27 July 2011 Secretary-General Ban Ki-moon has stressed the need for urgent funding to carry out critical humanitarian efforts in the Horn of Africa and assist the millions suffering from famine and drought in the region.
In phone calls yesterday with top officials from Kuwait, Qatar, Saudi Arabia and the United Arab Emirates, Mr. Ban discussed the rapidly deteriorating situation in the Horn of Africa, where an estimated 11.6 million people are in need of humanitarian assistance.
Millions in Ethiopia, Djibouti, Kenya and Somalia are facing severe food shortages with rates of malnutrition and related deaths having reached alarming levels in many parts of the region. Somalia is the worst affected country, with the UN last week declaring a state on famine in two areas of the south.
The Secretary-General explained to the officials that only half of the $2 billion needed to respond to the drought emergency has been raised so far.
“He called for urgent international efforts to meet the gap in the humanitarian requirements for the region,” Mr. Ban’s spokesperson, Martin Nesirky, told reporters in New York.
The Office for the Coordination of Humanitarian Affairs (OCHA) reported today that the number of internally displaced persons (IDPs) moving from pastoral to urban areas is increasing in Somalia.

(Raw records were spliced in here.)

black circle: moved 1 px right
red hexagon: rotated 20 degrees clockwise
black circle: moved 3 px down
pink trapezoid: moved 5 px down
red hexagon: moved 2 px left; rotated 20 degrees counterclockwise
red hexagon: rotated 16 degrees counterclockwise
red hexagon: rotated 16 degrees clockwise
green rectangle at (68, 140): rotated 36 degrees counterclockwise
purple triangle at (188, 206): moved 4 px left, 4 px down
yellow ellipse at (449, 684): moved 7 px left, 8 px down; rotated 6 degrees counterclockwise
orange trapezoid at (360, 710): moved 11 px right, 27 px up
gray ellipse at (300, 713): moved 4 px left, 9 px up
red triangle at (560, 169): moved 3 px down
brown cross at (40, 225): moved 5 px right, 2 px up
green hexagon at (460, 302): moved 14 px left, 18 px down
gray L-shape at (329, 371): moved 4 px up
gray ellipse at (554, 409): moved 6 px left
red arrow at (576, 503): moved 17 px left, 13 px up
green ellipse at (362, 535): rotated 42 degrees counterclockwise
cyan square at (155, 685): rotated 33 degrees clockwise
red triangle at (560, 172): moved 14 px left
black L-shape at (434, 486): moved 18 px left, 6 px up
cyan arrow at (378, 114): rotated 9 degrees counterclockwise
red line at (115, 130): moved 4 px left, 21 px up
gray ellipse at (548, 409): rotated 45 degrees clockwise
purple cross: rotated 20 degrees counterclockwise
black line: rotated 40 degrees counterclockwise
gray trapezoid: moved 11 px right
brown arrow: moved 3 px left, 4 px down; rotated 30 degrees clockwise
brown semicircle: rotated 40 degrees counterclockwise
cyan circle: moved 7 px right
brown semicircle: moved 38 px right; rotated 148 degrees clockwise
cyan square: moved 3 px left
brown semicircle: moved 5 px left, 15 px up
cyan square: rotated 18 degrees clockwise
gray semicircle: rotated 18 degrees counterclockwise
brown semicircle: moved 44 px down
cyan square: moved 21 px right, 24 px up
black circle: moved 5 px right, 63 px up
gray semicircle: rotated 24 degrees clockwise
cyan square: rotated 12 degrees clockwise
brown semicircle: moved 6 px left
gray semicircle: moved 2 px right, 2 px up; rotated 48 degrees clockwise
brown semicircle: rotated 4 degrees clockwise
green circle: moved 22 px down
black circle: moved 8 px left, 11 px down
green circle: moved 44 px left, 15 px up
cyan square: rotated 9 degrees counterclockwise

The UN World Food Programme (WFP) has scaled up its operations to reach 175,000 people in the Gedo region, while the UN High Commissioner for Refugees (UNHCR) is distributing supplies to 189,000 people in southern Somalia.
WFP is also providing emergency relief rations to 60,000 pastoralists in Djibouti who have suffered massive livestock deaths.
The office also expressed concern about the worsening situation in Ethiopia, where 4.5 million people are in need of food aid. The price of wheat in the capital, Addis Ababa, is more than 80 per cent higher than it was one year ago, it stated.